1

I'm trying to create a program that reads some string, but when I test a very long string, an overflow occurs, and all the solutions I've already seen do not work. The following code is:

#include <stdio.h>

int main()
{
    char nome[201] = {0};
    char cpf[15] = {0};
    char senha[101] = {0};
    scanf("%200s", nome);
    scanf("%14s", cpf);
    scanf("%100s", senha);
    printf("nome: %s\n", nome);
    printf("cpf: %s\n", cpf);
    printf("senha: %s\n", senha);
    return 0;
}

This code is supposed to prevent the overflow, but the following string:

aaaaaaaaaaaaaaaaaaaaaaaaaaaaaaaaaaaaaassssssssssssssssssssssssssssssssssssssssssssssssssssssssssssssssssssssssssssssssssssssssssssssssssssssssssssssssssssssssss

I'm trying to put the string in all inputs and when it comes to the second the program is finished and the overflow content goes to the third string.

13
  • 1
    scanf("%200s", nome); reads up to 200 non-white-space characters, leaving the rest in stdin for the next input function. Code is acting as it should. Your expectations are amiss. If you want to consume and toss characters past the 200, you need other code. Commented Nov 29, 2022 at 18:39
  • Eduardo Mosca, buffer overflow is prevented. What output do you want with the 3 "aaa...sss" input? Commented Nov 29, 2022 at 18:51
  • The output I want is the variables with the string limited and not skipping the third variable with this input. For example, in the second variable, I want only the 14 first characters of this input and the same for the last input Commented Nov 29, 2022 at 18:57
  • Eduardo Mosca, OK. If input was "aaa bbb ccc\n" "ddd eee fff\n" "ggg hhh iii\n", what output would you like? (If the line of input contained spaces?) Commented Nov 29, 2022 at 19:01
  • The output needs to be the same since none of these outputs has a length larger than the memory allocated to the variables. Commented Nov 29, 2022 at 19:09

3 Answers 3

3

You asked for inputs in order. The first one has a maximum length of 200 characters, the second 14, and the third 100. You input a string of 160.

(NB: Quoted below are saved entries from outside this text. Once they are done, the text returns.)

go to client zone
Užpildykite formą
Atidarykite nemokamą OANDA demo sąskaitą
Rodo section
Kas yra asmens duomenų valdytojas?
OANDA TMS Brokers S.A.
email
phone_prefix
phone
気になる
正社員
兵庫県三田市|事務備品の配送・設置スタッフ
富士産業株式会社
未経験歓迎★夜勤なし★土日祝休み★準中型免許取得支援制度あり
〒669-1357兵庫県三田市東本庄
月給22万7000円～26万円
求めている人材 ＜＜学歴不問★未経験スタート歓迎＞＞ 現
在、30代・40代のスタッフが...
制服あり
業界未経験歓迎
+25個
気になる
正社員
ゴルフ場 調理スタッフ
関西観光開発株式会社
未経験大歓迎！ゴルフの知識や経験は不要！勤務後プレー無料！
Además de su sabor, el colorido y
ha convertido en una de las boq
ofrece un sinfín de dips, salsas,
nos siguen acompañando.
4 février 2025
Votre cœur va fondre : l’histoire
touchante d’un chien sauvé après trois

Ignoring the first variable for now (since there's no overflow), C takes the first 14 characters from the input buffer and puts them in the second variable. It terminates this with a null terminator. No overflow has occurred.

Now we need to get data for the third variable. Specifically, we need to get the next 100 characters, or all of the characters up to the next whitespace, whichever is shorter. We put 160 characters into the input buffer (your keyboard smash) and took 14 out. Therefore, there are still 144 characters in the input buffer. No need to interactively wait for input anymore; C takes the first 100 of those characters and puts them into the third variable, terminated with a null terminator. Now all of our inputs have been completed, so the program continues.

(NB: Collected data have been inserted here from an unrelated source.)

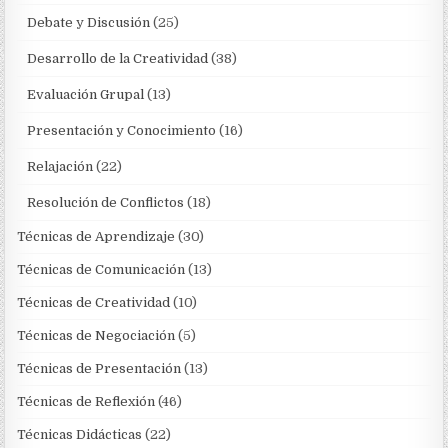
Debate y Discusión
(25)
Desarrollo de la Creatividad
(38)
Evaluación Grupal
(13)
Presentación y Conocimiento
(16)
Relajación
(22)
Resolución de Conflictos
(18)
Técnicas de Aprendizaje
(30)
Técnicas de Comunicación
(13)
Técnicas de Creatividad
(10)
Técnicas de Negociación
(5)
Técnicas de Presentación
(13)
Técnicas de Reflexión
(46)
Técnicas Didácticas
(22)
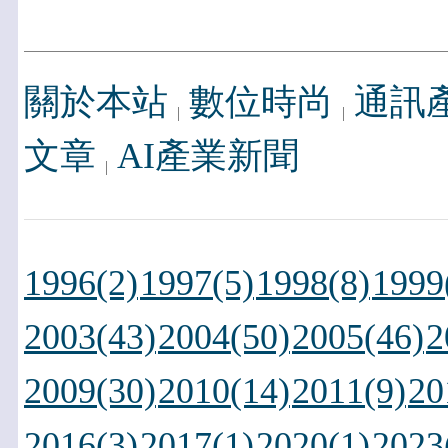
關於本站
數位時尚
通訊
文章
AI產業新聞
1996(2)
1997(5)
1998(8)
1999
2003(43)
2004(50)
2005(46)
2
2009(30)
2010(14)
2011(9)
20
2016(3)
2017(1)
2020(1)
2023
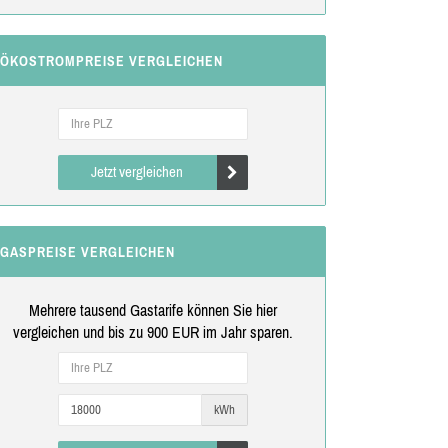
ÖKOSTROMPREISE VERGLEICHEN
Jetzt vergleichen
GASPREISE VERGLEICHEN
Mehrere tausend Gastarife können Sie hier
vergleichen und bis zu 900 EUR im Jahr sparen.
kWh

There is no buffer overflow vulnerability here. The program is well-defined and does what you asked it to. You asked it to read from the input buffer three times. You never said "from three different lines". If you want to do that, then you need to handle delimiters yourself. In C++, there's a function called std::getline that will do it for you, but in C, you'll need to manually read (and discard) the rest of the line yourself. Something like this would suffice.

scanf("%200s%*[^\n]", nome);

The * indicates that the newly-read value should not be stored anywhere, and the [^\n] indicates that zero or more non-newline characters should be read, until the pattern doesn't match anymore (i.e. until the next character is a newline or we hit the end-of-file)

Sign up to request clarification or add additional context in comments.

3 Comments

In order to discard the remainder of the line, I recommend scanf( "%*[^\n]" );
@AndreasWenzel scanf( "%*[^\n]" ); almost discards the remainder of the line. It does not discards the line's '\n'. scanf( "%*[^\n]" ); scanf( "%*1[\n]" ); does.
Note that scanf("%200s%*[^\n]", nome); will not read an empty line ("\n") well, but instead wait for another non-"\n" line of input. @Andreas Wenzel idea is a good start as a separate call.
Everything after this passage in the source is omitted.